HOW TO COMPLETE THIS TASK →
Wherever the string "dann" shows up in the material below, copy that line.

THE DATA →
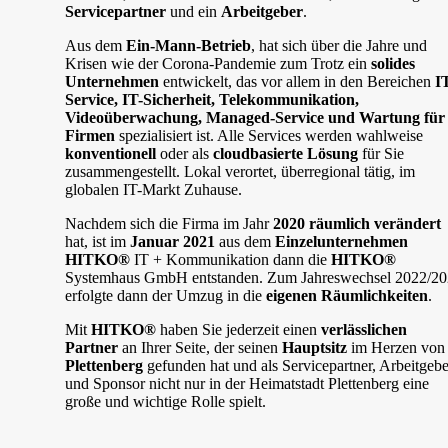
Servicepartner
und ein
Arbeitgeber
.
Aus dem
Ein-Mann-Betrieb
, hat sich über die Jahre und
Krisen wie der Corona-Pandemie zum Trotz ein
solides
Unternehmen
entwickelt, das vor allem in den Bereichen
I
Service, IT-Sicherheit, Telekommunikation,
Videoüberwachung, Managed-Service und Wartung für
Firmen
spezialisiert ist. Alle Services werden wahlweise
konventionell
oder als
cloudbasierte Lösung
für Sie
zusammengestellt. Lokal verortet, überregional tätig, im
globalen IT-Markt Zuhause.
Nachdem sich die Firma im Jahr
2020 räumlich verändert
hat, ist im
Januar 2021
aus dem
Einzelunternehmen
HITKO®
IT + Kommunikation dann die
HITKO®
Systemhaus GmbH entstanden. Zum Jahreswechsel 2022/2
erfolgte dann der Umzug in die
eigenen Räumlichkeiten
.
Mit
HITKO®
haben Sie jederzeit einen
verlässlichen
Partner
an Ihrer Seite, der seinen
Hauptsitz
im Herzen von
Plettenberg
gefunden hat und als Servicepartner, Arbeitgebe
und Sponsor nicht nur in der Heimatstadt Plettenberg eine
große und wichtige Rolle spielt.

RESPONSE →
IT + Kommunikation dann die
erfolgte dann der Umzug in die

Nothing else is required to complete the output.